**Instructions for the task**
Beginning at the line containing "表のサイズを切り替える" in the material below and ending at the line containing "Leipziger Chaussee 193, 06112 Halle", return each line exactly and add nothing.

-- Data for processing follows --

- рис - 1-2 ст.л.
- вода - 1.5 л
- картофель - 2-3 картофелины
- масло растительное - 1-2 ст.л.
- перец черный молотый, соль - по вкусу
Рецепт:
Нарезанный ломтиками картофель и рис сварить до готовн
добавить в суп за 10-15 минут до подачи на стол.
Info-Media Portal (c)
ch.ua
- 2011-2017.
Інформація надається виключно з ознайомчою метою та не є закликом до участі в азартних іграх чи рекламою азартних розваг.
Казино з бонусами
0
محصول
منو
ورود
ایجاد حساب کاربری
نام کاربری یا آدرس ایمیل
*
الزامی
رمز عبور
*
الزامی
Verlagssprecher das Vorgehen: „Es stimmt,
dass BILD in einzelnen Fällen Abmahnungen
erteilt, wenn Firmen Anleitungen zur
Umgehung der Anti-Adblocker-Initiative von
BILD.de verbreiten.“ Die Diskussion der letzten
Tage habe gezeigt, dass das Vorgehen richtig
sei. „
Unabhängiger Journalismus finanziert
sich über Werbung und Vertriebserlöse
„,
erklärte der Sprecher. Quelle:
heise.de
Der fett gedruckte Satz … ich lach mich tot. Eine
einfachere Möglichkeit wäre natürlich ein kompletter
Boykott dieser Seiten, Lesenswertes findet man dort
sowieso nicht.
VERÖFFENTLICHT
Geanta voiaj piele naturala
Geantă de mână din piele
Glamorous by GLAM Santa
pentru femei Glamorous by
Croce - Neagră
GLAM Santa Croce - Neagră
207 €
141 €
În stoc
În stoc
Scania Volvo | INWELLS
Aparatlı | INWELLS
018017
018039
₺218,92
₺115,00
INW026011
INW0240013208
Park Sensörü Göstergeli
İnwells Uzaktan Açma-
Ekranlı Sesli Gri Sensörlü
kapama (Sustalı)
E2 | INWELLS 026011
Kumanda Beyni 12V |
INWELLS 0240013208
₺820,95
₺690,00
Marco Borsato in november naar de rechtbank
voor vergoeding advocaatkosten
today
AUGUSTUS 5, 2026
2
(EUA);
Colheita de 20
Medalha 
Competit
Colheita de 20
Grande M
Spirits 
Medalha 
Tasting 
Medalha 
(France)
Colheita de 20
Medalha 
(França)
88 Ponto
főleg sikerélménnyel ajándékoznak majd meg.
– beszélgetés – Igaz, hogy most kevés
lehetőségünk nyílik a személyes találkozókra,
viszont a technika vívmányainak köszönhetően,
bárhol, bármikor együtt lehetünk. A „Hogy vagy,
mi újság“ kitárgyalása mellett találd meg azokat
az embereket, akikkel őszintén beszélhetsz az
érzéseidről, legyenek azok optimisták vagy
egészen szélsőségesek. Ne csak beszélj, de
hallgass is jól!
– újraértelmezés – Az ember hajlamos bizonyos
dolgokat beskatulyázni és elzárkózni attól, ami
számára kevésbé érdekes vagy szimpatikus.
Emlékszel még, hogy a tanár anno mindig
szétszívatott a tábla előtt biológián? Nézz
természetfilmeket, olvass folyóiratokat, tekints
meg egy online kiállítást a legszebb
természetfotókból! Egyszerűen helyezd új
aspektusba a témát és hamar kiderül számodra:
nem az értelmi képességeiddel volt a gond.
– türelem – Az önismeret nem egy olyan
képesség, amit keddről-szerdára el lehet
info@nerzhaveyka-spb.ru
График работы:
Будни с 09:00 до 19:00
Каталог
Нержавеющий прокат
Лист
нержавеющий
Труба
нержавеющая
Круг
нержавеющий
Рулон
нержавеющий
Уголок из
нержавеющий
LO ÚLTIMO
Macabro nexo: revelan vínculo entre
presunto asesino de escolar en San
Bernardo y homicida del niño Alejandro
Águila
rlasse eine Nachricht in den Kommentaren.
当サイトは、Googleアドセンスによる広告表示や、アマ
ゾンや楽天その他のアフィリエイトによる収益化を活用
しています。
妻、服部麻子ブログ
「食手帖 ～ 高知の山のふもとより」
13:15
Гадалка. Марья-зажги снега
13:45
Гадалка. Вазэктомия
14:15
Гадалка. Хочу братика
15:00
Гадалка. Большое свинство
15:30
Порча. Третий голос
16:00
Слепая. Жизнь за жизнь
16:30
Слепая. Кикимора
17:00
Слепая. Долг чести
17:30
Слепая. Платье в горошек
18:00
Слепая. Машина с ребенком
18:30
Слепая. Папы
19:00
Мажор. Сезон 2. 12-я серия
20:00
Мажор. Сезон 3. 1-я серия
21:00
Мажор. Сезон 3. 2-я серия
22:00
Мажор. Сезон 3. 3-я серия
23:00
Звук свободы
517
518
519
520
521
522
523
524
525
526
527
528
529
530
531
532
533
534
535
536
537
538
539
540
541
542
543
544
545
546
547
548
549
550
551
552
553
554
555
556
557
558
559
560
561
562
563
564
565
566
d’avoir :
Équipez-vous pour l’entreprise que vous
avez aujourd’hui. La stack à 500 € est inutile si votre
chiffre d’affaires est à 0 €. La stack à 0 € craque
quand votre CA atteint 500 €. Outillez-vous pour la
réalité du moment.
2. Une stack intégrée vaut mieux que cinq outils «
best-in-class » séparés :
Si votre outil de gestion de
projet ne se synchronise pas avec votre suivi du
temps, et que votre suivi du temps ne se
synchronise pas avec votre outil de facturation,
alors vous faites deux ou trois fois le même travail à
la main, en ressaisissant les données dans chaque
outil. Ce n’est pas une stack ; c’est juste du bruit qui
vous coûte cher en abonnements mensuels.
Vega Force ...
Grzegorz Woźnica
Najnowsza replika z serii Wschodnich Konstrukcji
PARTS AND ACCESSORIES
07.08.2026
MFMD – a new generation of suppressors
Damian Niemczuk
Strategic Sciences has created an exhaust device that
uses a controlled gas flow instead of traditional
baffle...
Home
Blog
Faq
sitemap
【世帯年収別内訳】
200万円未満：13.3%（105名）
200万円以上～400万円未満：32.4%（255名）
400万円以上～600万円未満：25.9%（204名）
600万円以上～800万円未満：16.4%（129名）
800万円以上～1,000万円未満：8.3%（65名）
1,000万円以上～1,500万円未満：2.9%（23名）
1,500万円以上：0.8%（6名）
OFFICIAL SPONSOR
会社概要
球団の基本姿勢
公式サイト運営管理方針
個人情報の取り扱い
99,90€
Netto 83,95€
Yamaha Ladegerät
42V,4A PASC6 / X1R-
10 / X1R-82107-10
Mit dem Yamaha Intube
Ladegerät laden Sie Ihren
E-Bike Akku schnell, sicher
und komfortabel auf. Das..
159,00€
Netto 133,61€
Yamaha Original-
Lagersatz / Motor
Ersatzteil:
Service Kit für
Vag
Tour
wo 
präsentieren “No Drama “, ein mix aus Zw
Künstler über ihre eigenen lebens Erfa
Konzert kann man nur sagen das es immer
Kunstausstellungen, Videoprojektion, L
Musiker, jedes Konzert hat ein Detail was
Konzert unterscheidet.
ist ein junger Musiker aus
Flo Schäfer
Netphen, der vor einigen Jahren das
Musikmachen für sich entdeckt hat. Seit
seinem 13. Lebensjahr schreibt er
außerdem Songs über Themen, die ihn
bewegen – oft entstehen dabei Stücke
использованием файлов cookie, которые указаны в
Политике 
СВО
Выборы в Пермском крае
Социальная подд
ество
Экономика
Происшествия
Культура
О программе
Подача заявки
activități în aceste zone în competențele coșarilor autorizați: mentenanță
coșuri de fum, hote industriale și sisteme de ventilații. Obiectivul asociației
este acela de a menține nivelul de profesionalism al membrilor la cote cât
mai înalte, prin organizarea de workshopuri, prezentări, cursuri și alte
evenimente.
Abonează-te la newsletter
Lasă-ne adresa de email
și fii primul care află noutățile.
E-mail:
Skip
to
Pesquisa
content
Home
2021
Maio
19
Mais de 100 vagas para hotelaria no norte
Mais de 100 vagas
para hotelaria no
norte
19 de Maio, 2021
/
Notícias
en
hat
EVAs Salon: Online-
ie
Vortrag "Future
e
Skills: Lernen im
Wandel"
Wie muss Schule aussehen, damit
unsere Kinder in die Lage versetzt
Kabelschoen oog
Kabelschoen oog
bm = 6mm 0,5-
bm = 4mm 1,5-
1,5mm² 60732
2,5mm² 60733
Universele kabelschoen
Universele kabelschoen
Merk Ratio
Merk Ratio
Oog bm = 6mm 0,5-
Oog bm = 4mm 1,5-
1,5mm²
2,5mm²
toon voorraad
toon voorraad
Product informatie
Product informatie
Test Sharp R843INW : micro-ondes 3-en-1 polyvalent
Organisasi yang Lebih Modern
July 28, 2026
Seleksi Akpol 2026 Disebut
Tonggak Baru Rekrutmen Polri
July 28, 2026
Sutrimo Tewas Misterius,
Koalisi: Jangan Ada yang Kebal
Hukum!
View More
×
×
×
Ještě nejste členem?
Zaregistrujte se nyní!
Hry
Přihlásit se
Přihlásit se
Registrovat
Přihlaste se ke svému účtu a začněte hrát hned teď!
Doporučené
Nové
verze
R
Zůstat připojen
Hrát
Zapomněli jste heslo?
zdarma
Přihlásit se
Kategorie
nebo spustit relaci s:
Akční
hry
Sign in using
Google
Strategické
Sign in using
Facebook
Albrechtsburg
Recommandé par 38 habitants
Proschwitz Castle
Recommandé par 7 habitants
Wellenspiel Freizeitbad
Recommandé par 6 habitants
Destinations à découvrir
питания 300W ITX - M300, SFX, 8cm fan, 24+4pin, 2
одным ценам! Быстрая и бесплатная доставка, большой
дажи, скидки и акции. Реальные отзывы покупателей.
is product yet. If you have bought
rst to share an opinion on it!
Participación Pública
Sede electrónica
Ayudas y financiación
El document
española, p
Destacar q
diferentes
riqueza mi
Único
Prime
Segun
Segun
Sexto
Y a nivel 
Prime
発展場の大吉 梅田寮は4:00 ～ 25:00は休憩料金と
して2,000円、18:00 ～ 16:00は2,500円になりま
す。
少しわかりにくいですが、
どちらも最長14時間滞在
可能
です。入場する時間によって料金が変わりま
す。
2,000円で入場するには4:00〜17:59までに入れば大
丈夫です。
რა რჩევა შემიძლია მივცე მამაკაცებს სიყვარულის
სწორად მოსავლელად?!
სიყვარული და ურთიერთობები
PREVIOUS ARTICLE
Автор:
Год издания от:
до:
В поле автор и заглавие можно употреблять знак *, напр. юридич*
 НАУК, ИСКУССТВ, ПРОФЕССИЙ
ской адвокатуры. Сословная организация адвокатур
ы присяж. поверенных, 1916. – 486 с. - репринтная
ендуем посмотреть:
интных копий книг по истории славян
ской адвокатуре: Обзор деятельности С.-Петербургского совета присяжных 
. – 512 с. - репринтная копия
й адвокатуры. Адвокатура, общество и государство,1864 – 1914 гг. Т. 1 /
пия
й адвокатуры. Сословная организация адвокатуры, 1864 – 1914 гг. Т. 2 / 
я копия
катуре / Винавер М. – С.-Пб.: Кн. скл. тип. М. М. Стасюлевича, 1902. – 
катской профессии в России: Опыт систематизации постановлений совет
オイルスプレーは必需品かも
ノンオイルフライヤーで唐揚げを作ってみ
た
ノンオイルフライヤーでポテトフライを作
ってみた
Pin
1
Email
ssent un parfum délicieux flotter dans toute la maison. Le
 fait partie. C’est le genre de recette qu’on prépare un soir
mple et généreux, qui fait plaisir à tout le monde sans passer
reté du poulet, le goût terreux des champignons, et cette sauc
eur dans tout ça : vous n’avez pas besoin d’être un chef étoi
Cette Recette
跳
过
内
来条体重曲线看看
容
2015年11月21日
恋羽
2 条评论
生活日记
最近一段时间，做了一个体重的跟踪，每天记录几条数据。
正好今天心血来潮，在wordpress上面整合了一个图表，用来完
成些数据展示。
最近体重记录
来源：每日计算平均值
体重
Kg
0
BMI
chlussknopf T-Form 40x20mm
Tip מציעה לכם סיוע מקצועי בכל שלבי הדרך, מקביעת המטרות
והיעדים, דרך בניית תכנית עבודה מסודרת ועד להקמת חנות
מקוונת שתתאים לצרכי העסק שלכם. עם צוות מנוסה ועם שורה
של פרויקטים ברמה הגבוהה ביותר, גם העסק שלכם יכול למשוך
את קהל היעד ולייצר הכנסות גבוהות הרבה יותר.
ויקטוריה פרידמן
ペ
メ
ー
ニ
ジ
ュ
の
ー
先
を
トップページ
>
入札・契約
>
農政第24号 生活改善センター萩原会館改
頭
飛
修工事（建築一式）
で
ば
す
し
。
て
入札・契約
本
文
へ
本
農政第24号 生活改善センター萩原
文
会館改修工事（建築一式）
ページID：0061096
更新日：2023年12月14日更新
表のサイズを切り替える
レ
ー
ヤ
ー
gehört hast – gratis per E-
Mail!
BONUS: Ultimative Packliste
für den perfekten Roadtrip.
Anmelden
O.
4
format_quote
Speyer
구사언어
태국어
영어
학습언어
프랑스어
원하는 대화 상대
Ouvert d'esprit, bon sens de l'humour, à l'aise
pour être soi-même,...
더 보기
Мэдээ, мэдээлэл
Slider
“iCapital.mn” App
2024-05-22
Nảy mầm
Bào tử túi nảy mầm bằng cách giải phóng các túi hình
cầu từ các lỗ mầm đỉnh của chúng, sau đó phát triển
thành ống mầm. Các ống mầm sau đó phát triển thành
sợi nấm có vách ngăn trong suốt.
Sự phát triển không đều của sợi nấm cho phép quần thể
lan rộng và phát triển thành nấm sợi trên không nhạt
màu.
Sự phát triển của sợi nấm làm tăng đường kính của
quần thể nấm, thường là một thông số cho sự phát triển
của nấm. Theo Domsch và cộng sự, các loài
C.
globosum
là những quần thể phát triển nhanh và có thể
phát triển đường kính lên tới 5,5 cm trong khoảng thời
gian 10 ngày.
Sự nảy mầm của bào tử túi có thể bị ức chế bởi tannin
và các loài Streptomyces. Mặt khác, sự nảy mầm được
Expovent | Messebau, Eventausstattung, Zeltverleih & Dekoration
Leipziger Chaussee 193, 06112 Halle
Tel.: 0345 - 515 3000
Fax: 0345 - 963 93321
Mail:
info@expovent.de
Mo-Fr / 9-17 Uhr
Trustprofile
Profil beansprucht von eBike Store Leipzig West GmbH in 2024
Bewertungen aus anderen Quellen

-- Data for processing concluded --

**Answer for the task**
表のサイズを切り替える
レ
ー
ヤ
ー
gehört hast – gratis per E-
Mail!
BONUS: Ultimative Packliste
für den perfekten Roadtrip.
Anmelden
O.
4
format_quote
Speyer
구사언어
태국어
영어
학습언어
프랑스어
원하는 대화 상대
Ouvert d'esprit, bon sens de l'humour, à l'aise
pour être soi-même,...
더 보기
Мэдээ, мэдээлэл
Slider
“iCapital.mn” App
2024-05-22
Nảy mầm
Bào tử túi nảy mầm bằng cách giải phóng các túi hình
cầu từ các lỗ mầm đỉnh của chúng, sau đó phát triển
thành ống mầm. Các ống mầm sau đó phát triển thành
sợi nấm có vách ngăn trong suốt.
Sự phát triển không đều của sợi nấm cho phép quần thể
lan rộng và phát triển thành nấm sợi trên không nhạt
màu.
Sự phát triển của sợi nấm làm tăng đường kính của
quần thể nấm, thường là một thông số cho sự phát triển
của nấm. Theo Domsch và cộng sự, các loài
C.
globosum
là những quần thể phát triển nhanh và có thể
phát triển đường kính lên tới 5,5 cm trong khoảng thời
gian 10 ngày.
Sự nảy mầm của bào tử túi có thể bị ức chế bởi tannin
và các loài Streptomyces. Mặt khác, sự nảy mầm được
Expovent | Messebau, Eventausstattung, Zeltverleih & Dekoration
Leipziger Chaussee 193, 06112 Halle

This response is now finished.